What needs to change in assessment and benchmarking

  • They call for new benchmarks that require models to reason step by step through complex cases, justify decisions, and iteratively refine a diagnosis or plan as information changes.
  • Validating AI in the education setting, where reasoning can be scrutinized, is presented as a pathway toward trustworthy clinical decision support later.

How AI could reshape teaching and learning

  • If LLMs become better at transparent reasoning, they could function as case-based learning partners: tutors, critics of student logic, graders, and discussion counterparts.
  • LLMs could help learners at all stages parse difficult materials, including curricula, textbooks, and biomedical literature, which supports lifelong learning in a fast-moving field.
  • AI could expand clinical exposure beyond “the patients you happen to see” by generating many varied presentations, including rare diseases and culturally distinct scenarios.

SP-LLMs (standardized patient LLMs)

  • The article highlights the idea of LLM-powered standardized patient interactions that can be used for practice and evaluation of communication skills, including exposure to rare and diverse presentations.

Equity and access

  • The authors argue LLMs could democratize medical education by distributing expertise at scale, supporting resource-limited settings and schools with lower patient diversity or volume.
  • They note that equitable access will require thoughtful licensing models and partnerships between well-resourced and resource-constrained institutions.
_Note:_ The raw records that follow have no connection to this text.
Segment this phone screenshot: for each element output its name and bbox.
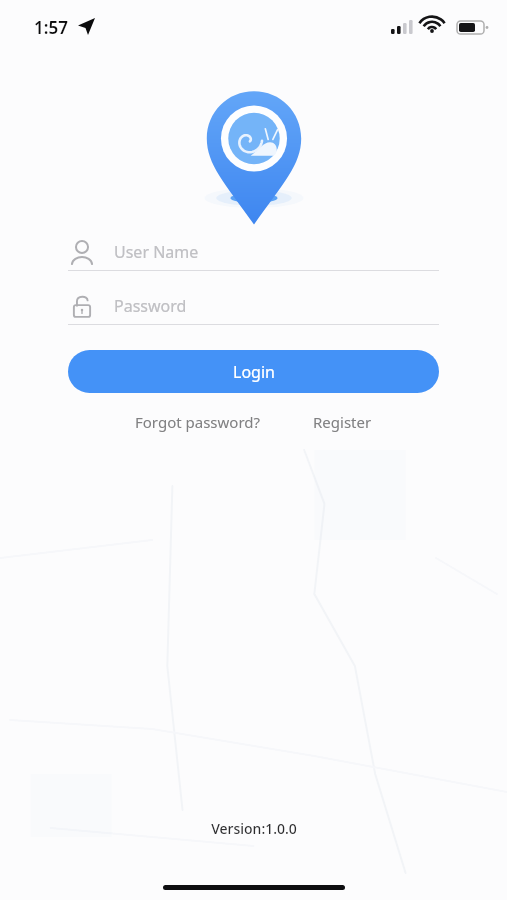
other: User Name: [68, 238, 96, 266]
button[interactable]: Register: [303, 405, 382, 439]
staticText: Forgot password?: [135, 412, 261, 432]
other: Password: [68, 292, 96, 320]
button[interactable]: Forgot password?: [125, 405, 271, 439]
staticText: Register: [313, 412, 372, 432]
staticText: 1:57: [34, 16, 68, 39]
staticText: Password: [114, 295, 187, 317]
button[interactable]: User Name: [68, 234, 439, 270]
button[interactable]: Login: [68, 350, 439, 393]
staticText: Login: [233, 361, 275, 383]
button[interactable]: Password: [68, 288, 439, 324]
staticText: Version:1.0.0: [211, 819, 297, 838]
staticText: User Name: [114, 241, 199, 263]
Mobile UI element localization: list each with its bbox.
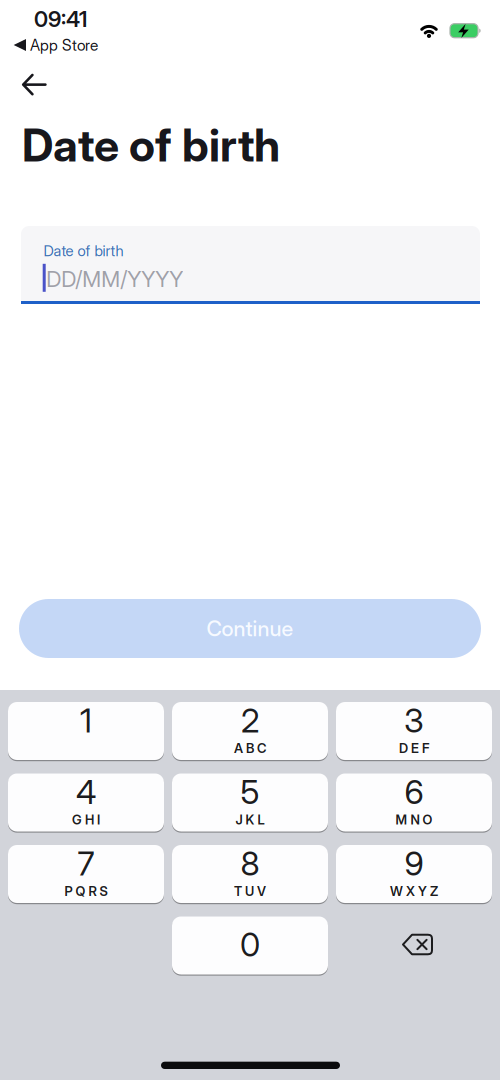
staticText: 6: [404, 772, 424, 812]
staticText: 5: [240, 772, 260, 812]
button[interactable]: 9: [336, 845, 492, 903]
staticText: 4: [76, 772, 96, 812]
button[interactable]: Delete: [336, 916, 492, 974]
staticText: 8: [240, 844, 260, 883]
staticText: Continue: [206, 616, 294, 641]
staticText: D E F: [399, 740, 429, 756]
staticText: Date of birth: [22, 118, 280, 172]
button[interactable]: 0: [172, 916, 328, 974]
staticText: A B C: [234, 740, 266, 756]
button[interactable]: 5: [172, 774, 328, 832]
staticText: 7: [78, 844, 94, 883]
staticText: Date of birth: [44, 242, 124, 260]
staticText: W X Y Z: [390, 883, 438, 899]
button[interactable]: 6: [336, 774, 492, 832]
button[interactable]: App Store: [13, 36, 123, 56]
staticText: G H I: [72, 812, 100, 828]
staticText: 9: [404, 844, 424, 883]
staticText: DD/MM/YYYY: [46, 266, 183, 292]
button[interactable]: Date of birth: [21, 226, 480, 304]
staticText: T U V: [234, 883, 266, 899]
button[interactable]: Back: [12, 66, 56, 104]
staticText: J K L: [236, 812, 264, 828]
button[interactable]: 2: [172, 702, 328, 760]
button[interactable]: Continue: [19, 599, 481, 658]
staticText: 1: [80, 700, 92, 740]
staticText: M N O: [396, 812, 432, 828]
staticText: P Q R S: [64, 883, 108, 899]
button[interactable]: 4: [8, 774, 164, 832]
staticText: 2: [241, 700, 259, 740]
button[interactable]: 1: [8, 702, 164, 760]
staticText: 0: [240, 924, 260, 964]
button[interactable]: 3: [336, 702, 492, 760]
button[interactable]: 8: [172, 845, 328, 903]
staticText: 3: [404, 700, 424, 740]
staticText: 09:41: [34, 6, 87, 32]
button[interactable]: 7: [8, 845, 164, 903]
staticText: App Store: [30, 36, 98, 54]
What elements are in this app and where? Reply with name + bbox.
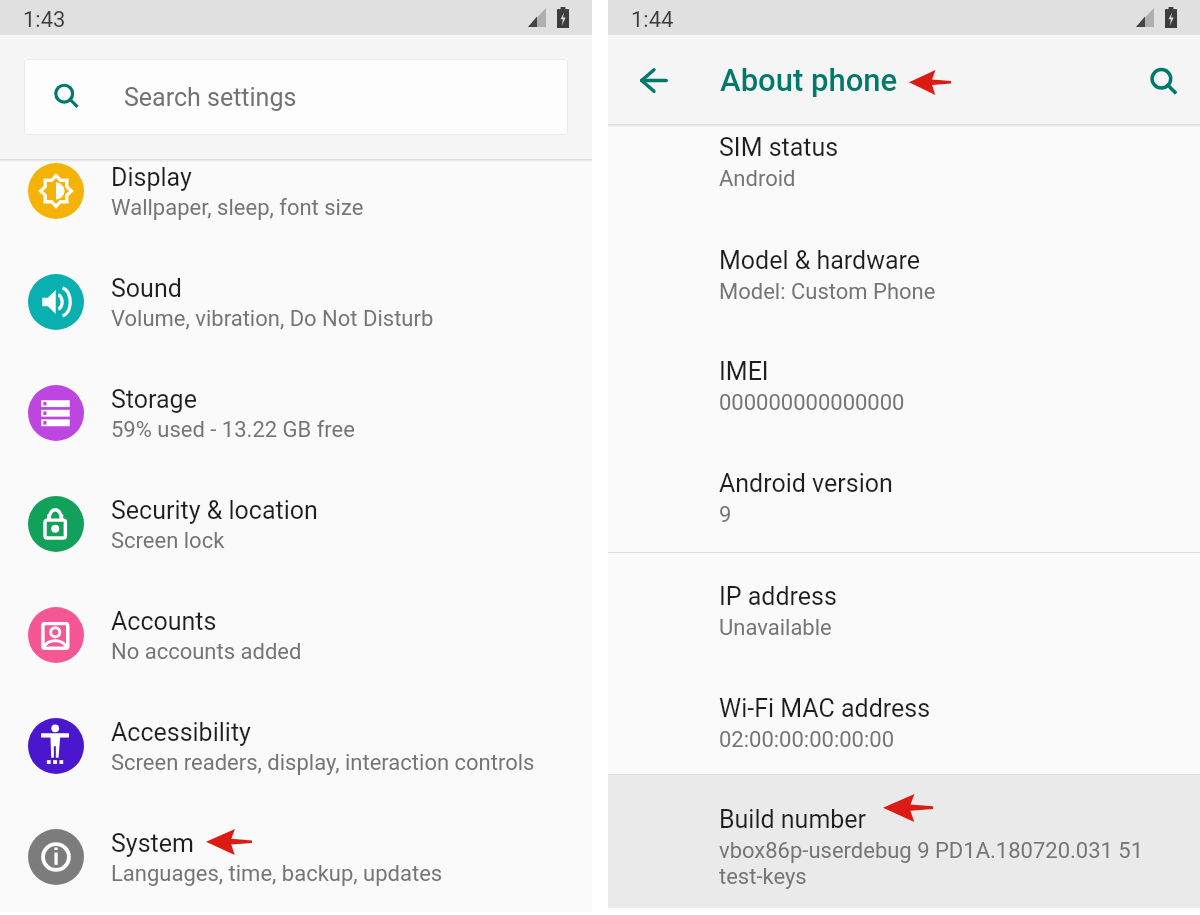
button[interactable]: Accounts <box>0 580 592 691</box>
button[interactable]: Android version <box>608 460 1200 572</box>
staticText: 02:00:00:00:00:00 <box>719 727 895 753</box>
staticText: IMEI <box>719 357 769 386</box>
button[interactable]: Model & hardware <box>608 237 1200 349</box>
staticText: Accounts <box>111 607 217 636</box>
staticText: Accessibility <box>111 718 251 747</box>
staticText: Security & location <box>111 496 318 525</box>
staticText: Wallpaper, sleep, font size <box>111 195 364 221</box>
staticText: 59% used - 13.22 GB free <box>111 417 355 443</box>
staticText: Storage <box>111 385 197 414</box>
staticText: vbox86p-userdebug 9 PD1A.180720.031 51 t… <box>719 838 1144 890</box>
button[interactable]: IP address <box>608 573 1200 685</box>
staticText: 9 <box>719 502 732 528</box>
staticText: SIM status <box>719 133 839 162</box>
staticText: Volume, vibration, Do Not Disturb <box>111 306 434 332</box>
staticText: About phone <box>720 62 898 98</box>
button[interactable]: Back <box>634 60 674 100</box>
staticText: System <box>111 829 194 858</box>
staticText: No accounts added <box>111 639 302 665</box>
button[interactable]: IMEI <box>608 348 1200 460</box>
button[interactable]: Build number <box>608 775 1200 908</box>
button[interactable]: System <box>0 802 592 913</box>
staticText: Android version <box>719 469 893 498</box>
staticText: Display <box>111 163 192 192</box>
button[interactable]: Search settings <box>24 59 568 135</box>
staticText: Screen readers, display, interaction con… <box>111 750 535 776</box>
button[interactable]: Accessibility <box>0 691 592 802</box>
staticText: 1:43 <box>23 7 66 33</box>
staticText: Model & hardware <box>719 246 921 275</box>
button[interactable]: Wi-Fi MAC address <box>608 685 1200 797</box>
button[interactable]: Search <box>1144 62 1184 102</box>
staticText: Wi-Fi MAC address <box>719 694 931 723</box>
staticText: Languages, time, backup, updates <box>111 861 443 887</box>
button[interactable]: Display <box>0 136 592 247</box>
staticText: Unavailable <box>719 615 832 641</box>
staticText: Screen lock <box>111 528 225 554</box>
staticText: 000000000000000 <box>719 390 905 416</box>
staticText: Android <box>719 166 796 192</box>
staticText: Search settings <box>124 83 297 112</box>
staticText: Sound <box>111 274 182 303</box>
button[interactable]: SIM status <box>608 124 1200 236</box>
staticText: 1:44 <box>631 7 674 33</box>
staticText: IP address <box>719 582 837 611</box>
button[interactable]: Sound <box>0 247 592 358</box>
button[interactable]: Storage <box>0 358 592 469</box>
button[interactable]: Security & location <box>0 469 592 580</box>
staticText: Build number <box>719 805 867 834</box>
staticText: Model: Custom Phone <box>719 279 936 305</box>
What the “AI-enabled physician” must become

  • As AI takes on routine tasks, physicians should shift toward higher-level responsibilities: strong clinical reasoning, data interpretation, and ethical oversight of algorithmic outputs.
  • Curricula should include “data systems literacy” so future physicians can critically appraise and safely integrate AI outputs into care.
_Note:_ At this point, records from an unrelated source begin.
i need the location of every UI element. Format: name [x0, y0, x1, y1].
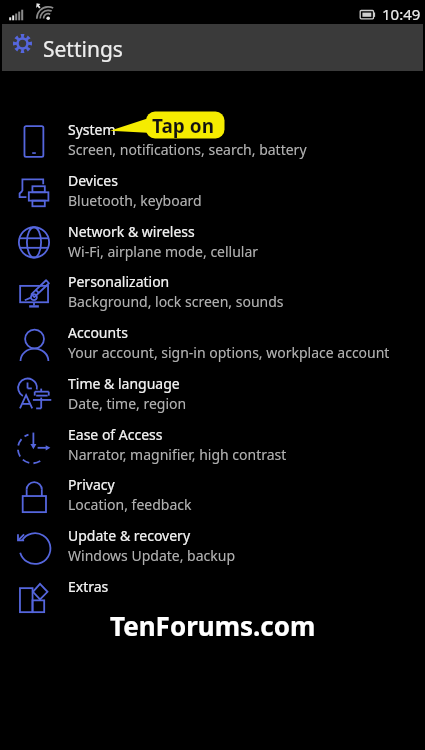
- staticText: Ease of Access: [68, 425, 163, 444]
- button[interactable]: Accounts: [0, 324, 425, 375]
- staticText: Accounts: [68, 323, 128, 342]
- button[interactable]: Network & wireless: [0, 223, 425, 274]
- staticText: Location, feedback: [68, 495, 192, 514]
- staticText: Time & language: [68, 374, 180, 393]
- button[interactable]: Devices: [0, 172, 425, 223]
- staticText: Date, time, region: [68, 394, 187, 413]
- button[interactable]: Ease of Access: [0, 426, 425, 477]
- staticText: Personalization: [68, 272, 170, 291]
- staticText: Bluetooth, keyboard: [68, 191, 202, 210]
- staticText: Your account, sign-in options, workplace…: [68, 343, 390, 362]
- button[interactable]: Update & recovery: [0, 527, 425, 578]
- staticText: Narrator, magnifier, high contrast: [68, 445, 287, 464]
- staticText: Privacy: [68, 475, 115, 494]
- staticText: Windows Update, backup: [68, 546, 236, 565]
- staticText: Update & recovery: [68, 526, 191, 545]
- button[interactable]: Extras: [0, 578, 425, 629]
- button[interactable]: Personalization: [0, 273, 425, 324]
- staticText: Screen, notifications, search, battery: [68, 140, 307, 159]
- button[interactable]: System: [0, 121, 425, 172]
- staticText: Wi-Fi, airplane mode, cellular: [68, 242, 259, 261]
- staticText: Background, lock screen, sounds: [68, 292, 284, 311]
- staticText: Settings: [43, 35, 123, 64]
- staticText: Extras: [68, 577, 109, 596]
- button[interactable]: Privacy: [0, 476, 425, 527]
- staticText: Devices: [68, 171, 118, 190]
- staticText: Network & wireless: [68, 222, 195, 241]
- staticText: TenForums.com: [110, 608, 316, 643]
- staticText: System: [68, 120, 116, 139]
- button[interactable]: Time & language: [0, 375, 425, 426]
- staticText: 10:49: [382, 4, 421, 24]
- staticText: Tap on: [152, 113, 214, 139]
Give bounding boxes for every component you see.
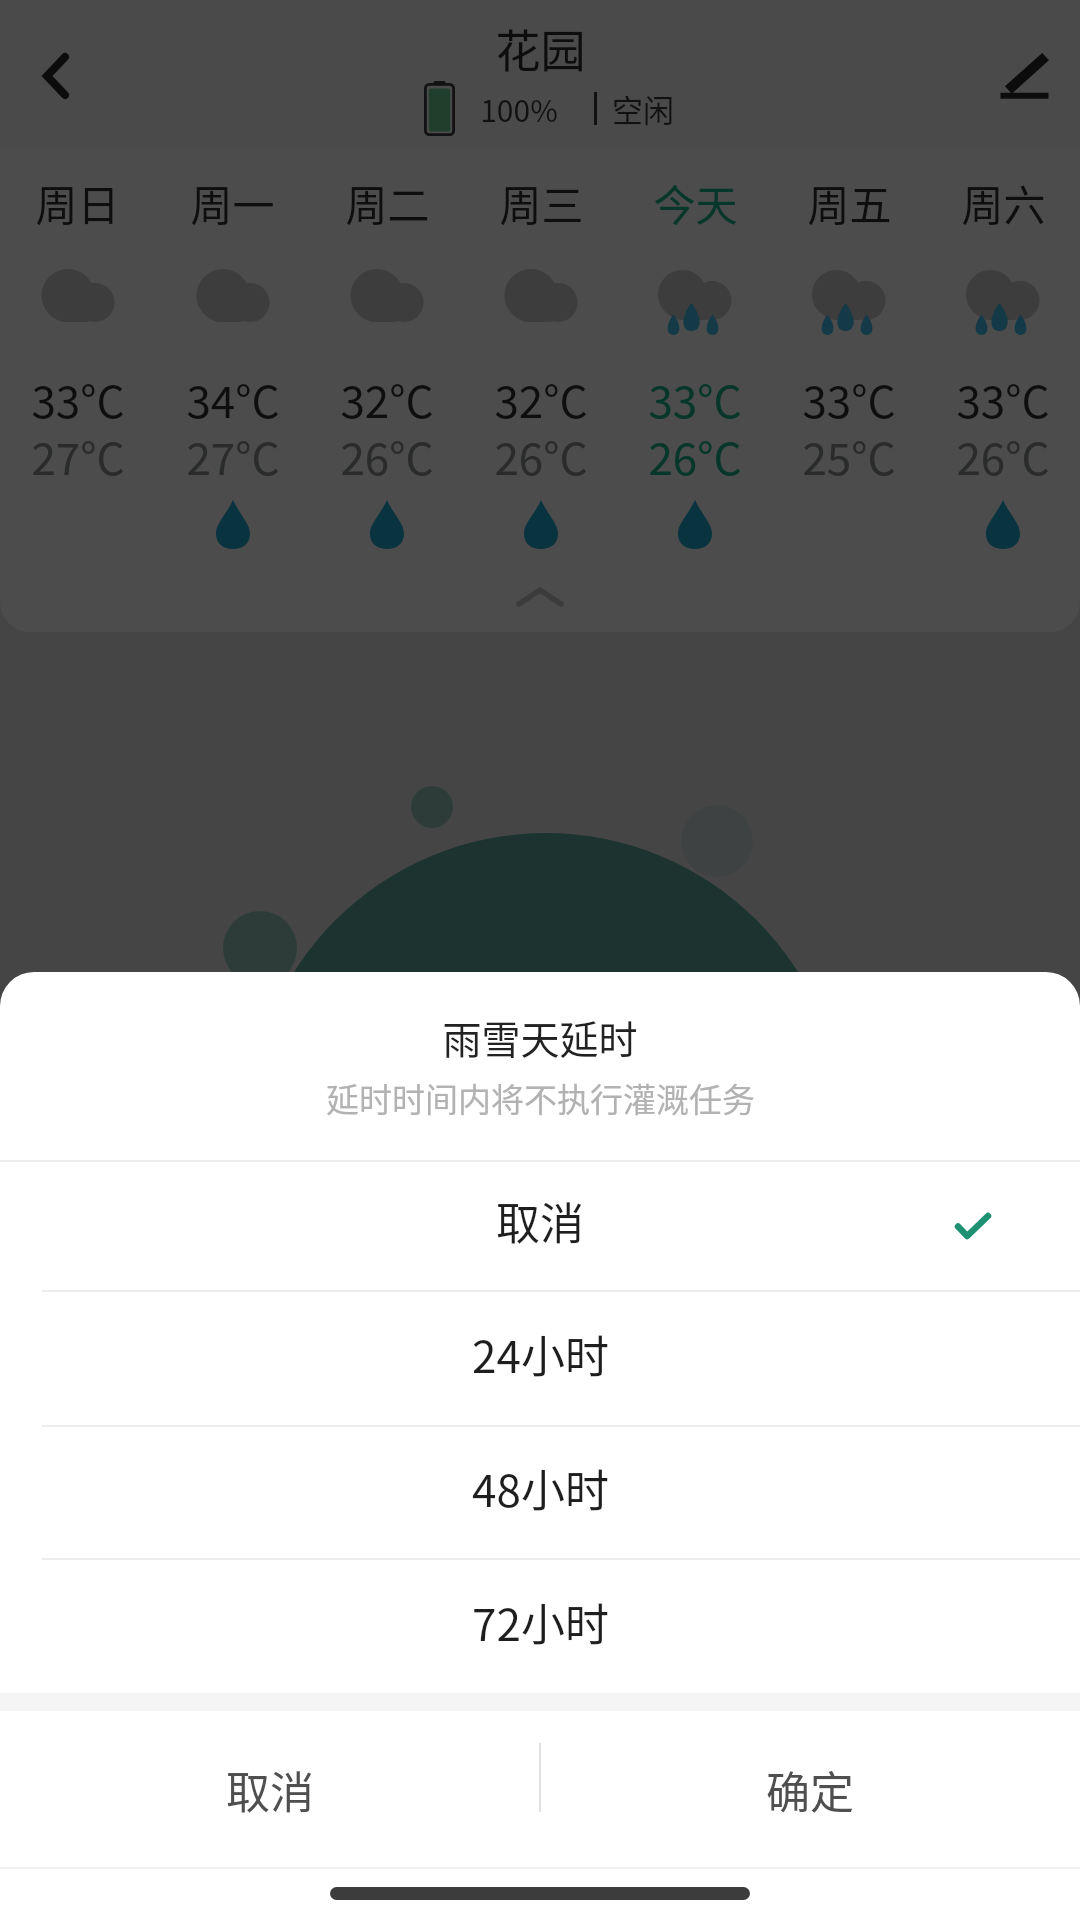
button[interactable]: 取消: [0, 1162, 1080, 1290]
button[interactable]: Collapse: [485, 570, 595, 624]
staticText: 100%: [480, 87, 558, 130]
staticText: 周日: [35, 172, 120, 233]
button[interactable]: 取消: [0, 1711, 540, 1869]
staticText: 32°C: [494, 367, 588, 431]
staticText: 取消: [496, 1189, 584, 1253]
staticText: 周二: [345, 172, 430, 233]
button[interactable]: 48小时: [0, 1427, 1080, 1558]
staticText: 今天: [653, 172, 738, 233]
button[interactable]: 确定: [540, 1711, 1080, 1869]
staticText: 26°C: [956, 424, 1050, 488]
staticText: 33°C: [648, 367, 742, 431]
button[interactable]: Back: [8, 28, 104, 124]
staticText: 周六: [961, 172, 1046, 233]
button[interactable]: 72小时: [0, 1560, 1080, 1693]
staticText: 33°C: [31, 367, 125, 431]
staticText: 花园: [495, 16, 586, 81]
staticText: 25°C: [802, 424, 896, 488]
staticText: 48小时: [472, 1456, 609, 1520]
staticText: 32°C: [340, 367, 434, 431]
staticText: 延时时间内将不执行灌溉任务: [326, 1074, 755, 1122]
staticText: 雨雪天延时: [442, 1009, 638, 1065]
button[interactable]: 24小时: [0, 1292, 1080, 1425]
staticText: 取消: [226, 1758, 314, 1822]
staticText: 周一: [190, 172, 275, 233]
staticText: 周五: [807, 172, 892, 233]
staticText: 33°C: [956, 367, 1050, 431]
staticText: 空闲: [612, 86, 674, 131]
staticText: 26°C: [648, 424, 742, 488]
staticText: 24小时: [472, 1322, 609, 1386]
staticText: 26°C: [340, 424, 434, 488]
staticText: 72小时: [472, 1590, 609, 1654]
staticText: 26°C: [494, 424, 588, 488]
staticText: 27°C: [186, 424, 280, 488]
staticText: 34°C: [186, 367, 280, 431]
button[interactable]: Edit: [976, 28, 1072, 124]
staticText: 周三: [499, 172, 584, 233]
staticText: 27°C: [31, 424, 125, 488]
staticText: 确定: [766, 1758, 854, 1822]
staticText: 33°C: [802, 367, 896, 431]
A non-negotiable: dual competency

  • The authors stress that technical sophistication must not erode foundational clinical skills. Systems fail, downtime happens, breaches occur, and public health crises arise.
  • Training should explicitly reinforce operating both with and without AI, through exercises that require history, exam, and differential diagnosis without digital aids.

Bottom line
Medical schools should integrate AI in ways that strengthen, rather than replace, rigorous reasoning, empathy, and moral judgment. This requires honest engagement with AI limits, new forms of assessment, and collaboration between clinicians, educators, and machine learning experts.